What the task requires: Word for word, print the entries that follow.

■ ■ ■ ■

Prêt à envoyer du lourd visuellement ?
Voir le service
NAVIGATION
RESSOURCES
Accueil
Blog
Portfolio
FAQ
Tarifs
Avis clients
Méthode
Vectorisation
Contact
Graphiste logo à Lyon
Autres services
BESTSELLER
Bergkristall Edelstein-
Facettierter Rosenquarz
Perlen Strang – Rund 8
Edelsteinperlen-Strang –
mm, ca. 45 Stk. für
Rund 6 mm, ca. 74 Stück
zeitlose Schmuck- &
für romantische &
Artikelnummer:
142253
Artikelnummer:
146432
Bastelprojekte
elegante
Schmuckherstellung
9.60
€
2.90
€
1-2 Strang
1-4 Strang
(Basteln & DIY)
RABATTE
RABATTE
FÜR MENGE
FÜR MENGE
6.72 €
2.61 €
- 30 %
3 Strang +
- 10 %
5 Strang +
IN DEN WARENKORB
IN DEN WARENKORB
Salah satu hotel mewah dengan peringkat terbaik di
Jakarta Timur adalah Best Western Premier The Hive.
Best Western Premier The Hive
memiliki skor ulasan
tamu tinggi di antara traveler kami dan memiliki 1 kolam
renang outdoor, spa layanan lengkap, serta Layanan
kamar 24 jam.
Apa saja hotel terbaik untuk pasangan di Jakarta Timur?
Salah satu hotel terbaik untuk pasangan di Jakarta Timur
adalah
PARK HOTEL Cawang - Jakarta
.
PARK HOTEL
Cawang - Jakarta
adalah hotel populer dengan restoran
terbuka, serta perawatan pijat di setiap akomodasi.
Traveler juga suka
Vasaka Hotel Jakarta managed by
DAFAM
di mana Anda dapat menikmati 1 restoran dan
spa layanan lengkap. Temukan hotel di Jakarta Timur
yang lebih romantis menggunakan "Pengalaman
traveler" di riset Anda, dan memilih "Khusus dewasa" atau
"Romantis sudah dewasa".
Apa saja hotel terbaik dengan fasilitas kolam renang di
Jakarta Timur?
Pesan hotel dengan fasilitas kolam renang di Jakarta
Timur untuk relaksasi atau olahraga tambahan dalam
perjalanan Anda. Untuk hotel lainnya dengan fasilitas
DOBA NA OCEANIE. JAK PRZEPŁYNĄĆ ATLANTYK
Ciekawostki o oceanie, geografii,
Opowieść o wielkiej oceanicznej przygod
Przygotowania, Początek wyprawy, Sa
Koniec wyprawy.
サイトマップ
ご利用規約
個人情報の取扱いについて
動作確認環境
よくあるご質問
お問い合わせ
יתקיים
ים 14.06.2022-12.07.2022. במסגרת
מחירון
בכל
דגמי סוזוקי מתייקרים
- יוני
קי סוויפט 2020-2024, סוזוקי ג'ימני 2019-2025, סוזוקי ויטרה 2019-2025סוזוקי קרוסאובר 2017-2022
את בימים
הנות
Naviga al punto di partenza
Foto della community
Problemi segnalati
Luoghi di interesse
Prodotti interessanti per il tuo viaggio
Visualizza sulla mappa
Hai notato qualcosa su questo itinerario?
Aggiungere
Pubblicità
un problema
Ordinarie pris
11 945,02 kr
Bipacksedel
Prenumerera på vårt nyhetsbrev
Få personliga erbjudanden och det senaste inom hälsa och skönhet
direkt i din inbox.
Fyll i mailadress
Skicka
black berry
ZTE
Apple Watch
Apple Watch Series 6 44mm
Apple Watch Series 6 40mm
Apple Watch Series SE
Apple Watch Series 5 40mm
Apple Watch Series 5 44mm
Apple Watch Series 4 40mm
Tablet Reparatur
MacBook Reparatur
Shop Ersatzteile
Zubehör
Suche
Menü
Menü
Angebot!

■ ■ ■ ■

Completed task:
Prêt à envoyer du lourd visuellement ?
Voir le service
NAVIGATION
RESSOURCES
Accueil
Blog
Portfolio
FAQ
Tarifs
Avis clients
Méthode
Vectorisation
Contact
Graphiste logo à Lyon
Autres services
BESTSELLER
Bergkristall Edelstein-
Facettierter Rosenquarz
Perlen Strang – Rund 8
Edelsteinperlen-Strang –
mm, ca. 45 Stk. für
Rund 6 mm, ca. 74 Stück
zeitlose Schmuck- &
für romantische &
Artikelnummer:
142253
Artikelnummer:
146432
Bastelprojekte
elegante
Schmuckherstellung
9.60
€
2.90
€
1-2 Strang
1-4 Strang
(Basteln & DIY)
RABATTE
RABATTE
FÜR MENGE
FÜR MENGE
6.72 €
2.61 €
- 30 %
3 Strang +
- 10 %
5 Strang +
IN DEN WARENKORB
IN DEN WARENKORB
Salah satu hotel mewah dengan peringkat terbaik di
Jakarta Timur adalah Best Western Premier The Hive.
Best Western Premier The Hive
memiliki skor ulasan
tamu tinggi di antara traveler kami dan memiliki 1 kolam
renang outdoor, spa layanan lengkap, serta Layanan
kamar 24 jam.
Apa saja hotel terbaik untuk pasangan di Jakarta Timur?
Salah satu hotel terbaik untuk pasangan di Jakarta Timur
adalah
PARK HOTEL Cawang - Jakarta
.
PARK HOTEL
Cawang - Jakarta
adalah hotel populer dengan restoran
terbuka, serta perawatan pijat di setiap akomodasi.
Traveler juga suka
Vasaka Hotel Jakarta managed by
DAFAM
di mana Anda dapat menikmati 1 restoran dan
spa layanan lengkap. Temukan hotel di Jakarta Timur
yang lebih romantis menggunakan "Pengalaman
traveler" di riset Anda, dan memilih "Khusus dewasa" atau
"Romantis sudah dewasa".
Apa saja hotel terbaik dengan fasilitas kolam renang di
Jakarta Timur?
Pesan hotel dengan fasilitas kolam renang di Jakarta
Timur untuk relaksasi atau olahraga tambahan dalam
perjalanan Anda. Untuk hotel lainnya dengan fasilitas
DOBA NA OCEANIE. JAK PRZEPŁYNĄĆ ATLANTYK
Ciekawostki o oceanie, geografii,
Opowieść o wielkiej oceanicznej przygod
Przygotowania, Początek wyprawy, Sa
Koniec wyprawy.
サイトマップ
ご利用規約
個人情報の取扱いについて
動作確認環境
よくあるご質問
お問い合わせ
יתקיים
ים 14.06.2022-12.07.2022. במסגרת
מחירון
בכל
דגמי סוזוקי מתייקרים
- יוני
קי סוויפט 2020-2024, סוזוקי ג'ימני 2019-2025, סוזוקי ויטרה 2019-2025סוזוקי קרוסאובר 2017-2022
את בימים
הנות
Naviga al punto di partenza
Foto della community
Problemi segnalati
Luoghi di interesse
Prodotti interessanti per il tuo viaggio
Visualizza sulla mappa
Hai notato qualcosa su questo itinerario?
Aggiungere
Pubblicità
un problema
Ordinarie pris
11 945,02 kr
Bipacksedel
Prenumerera på vårt nyhetsbrev
Få personliga erbjudanden och det senaste inom hälsa och skönhet
direkt i din inbox.
Fyll i mailadress
Skicka
black berry
ZTE
Apple Watch
Apple Watch Series 6 44mm
Apple Watch Series 6 40mm
Apple Watch Series SE
Apple Watch Series 5 40mm
Apple Watch Series 5 44mm
Apple Watch Series 4 40mm
Tablet Reparatur
MacBook Reparatur
Shop Ersatzteile
Zubehör
Suche
Menü
Menü
Angebot!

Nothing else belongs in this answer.